YOUR ASSIGNMENT: What lines of the material below include the string "Versandkosten"? Copy all of them.

#### DATASET EXTRACT

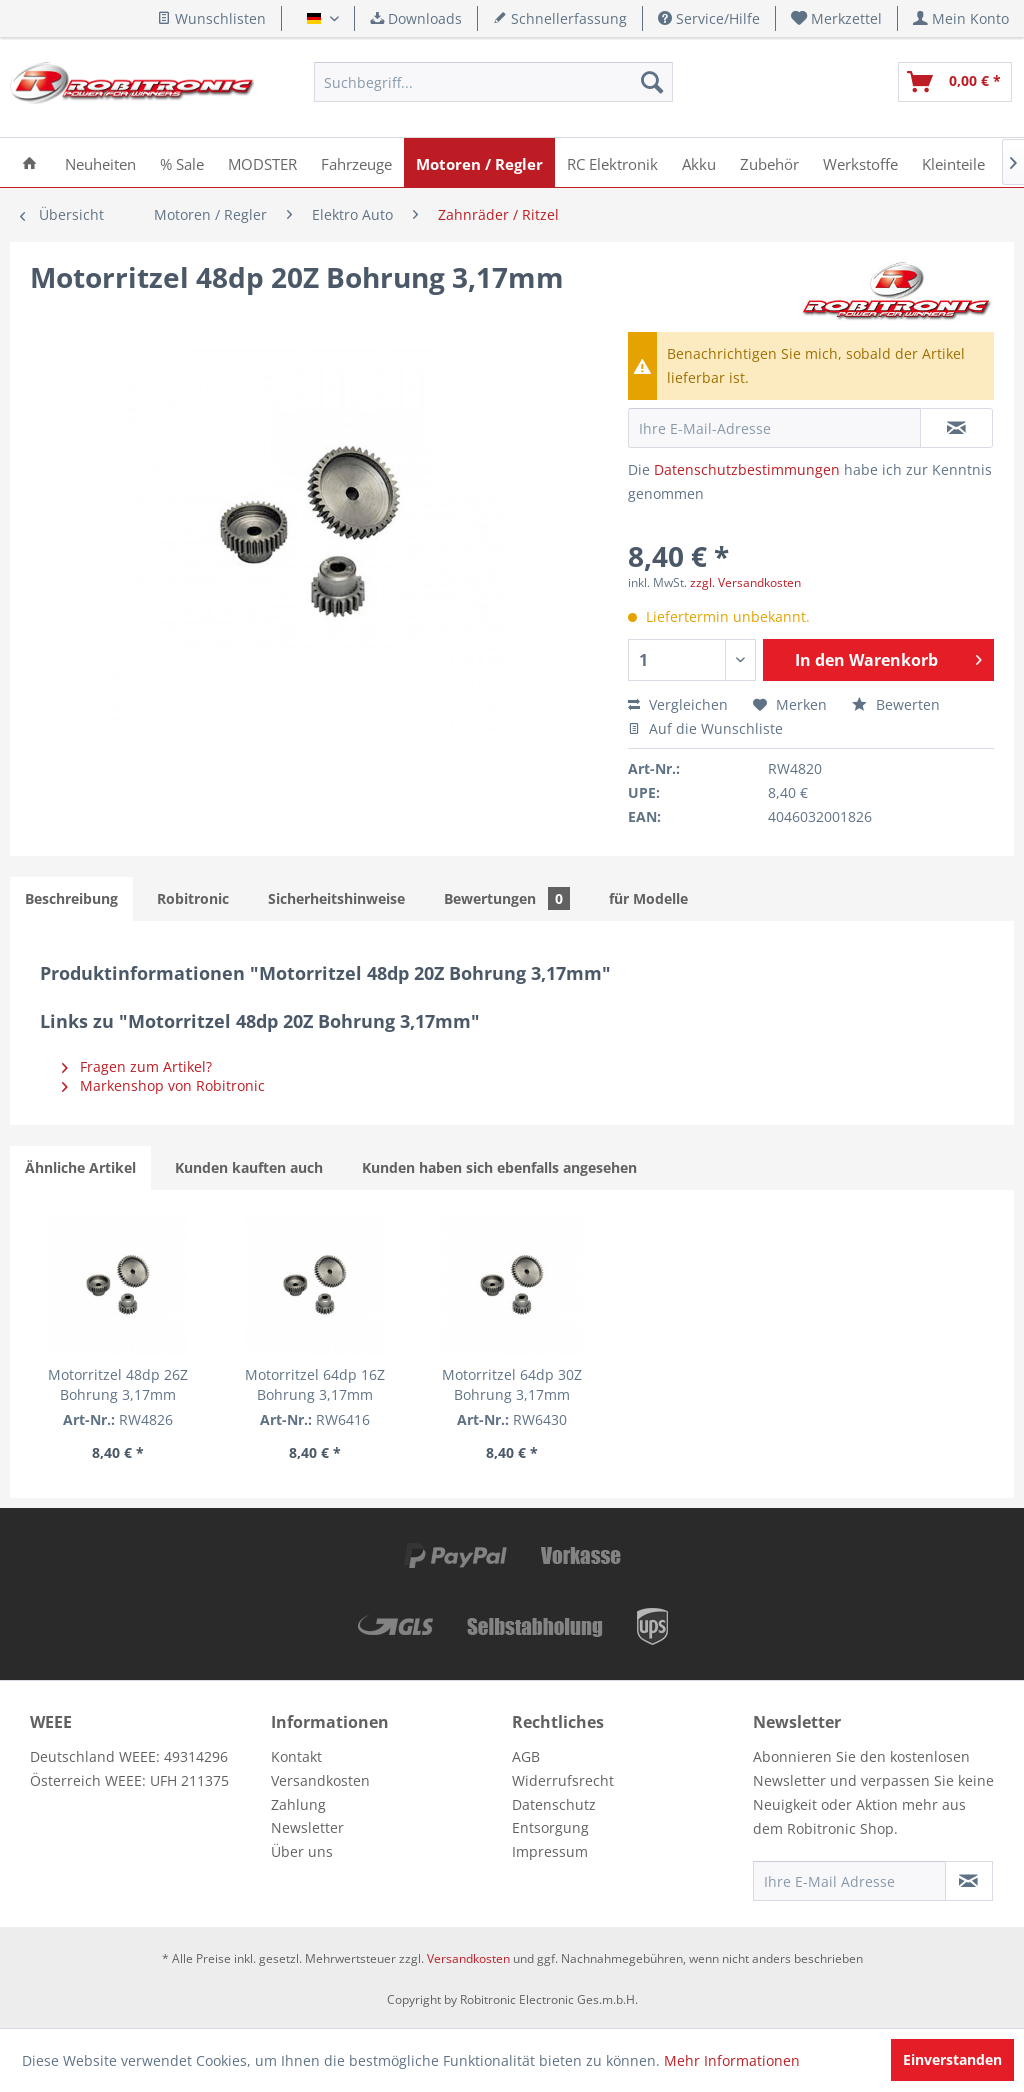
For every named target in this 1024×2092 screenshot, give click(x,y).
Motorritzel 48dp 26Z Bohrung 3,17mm (118, 1384)
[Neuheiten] (100, 162)
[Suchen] (652, 82)
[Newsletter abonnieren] (969, 1881)
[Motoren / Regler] (479, 162)
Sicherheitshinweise (336, 898)
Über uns (302, 1851)
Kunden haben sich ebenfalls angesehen (499, 1167)
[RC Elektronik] (612, 162)
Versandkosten (320, 1780)
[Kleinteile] (953, 162)
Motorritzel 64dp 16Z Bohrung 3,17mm (315, 1384)
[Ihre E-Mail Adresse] (849, 1881)
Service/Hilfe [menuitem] (709, 18)
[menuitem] (837, 18)
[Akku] (699, 162)
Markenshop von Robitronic (163, 1085)
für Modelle (648, 898)
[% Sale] (182, 162)
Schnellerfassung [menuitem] (560, 18)
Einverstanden (952, 2059)
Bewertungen (507, 898)
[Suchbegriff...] (493, 82)
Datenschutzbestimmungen (747, 469)
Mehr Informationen (732, 2060)
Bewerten (896, 704)
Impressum (550, 1851)
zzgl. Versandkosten (745, 582)
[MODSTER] (262, 162)
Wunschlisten (211, 18)
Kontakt (296, 1756)
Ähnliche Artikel (80, 1167)
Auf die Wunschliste (705, 728)
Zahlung (298, 1804)
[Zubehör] (769, 162)
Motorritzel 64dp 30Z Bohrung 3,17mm (512, 1384)
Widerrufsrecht (563, 1780)
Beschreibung (71, 898)
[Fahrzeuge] (356, 162)
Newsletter (307, 1827)
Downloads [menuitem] (416, 18)
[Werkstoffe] (860, 162)
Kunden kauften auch (249, 1167)
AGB (526, 1756)
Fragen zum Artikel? (137, 1066)
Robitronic (193, 898)
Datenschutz (554, 1804)
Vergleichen (678, 704)
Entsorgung (550, 1827)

########

REPLY TO THE TASK:
Versandkosten (320, 1780)
zzgl. Versandkosten (745, 582)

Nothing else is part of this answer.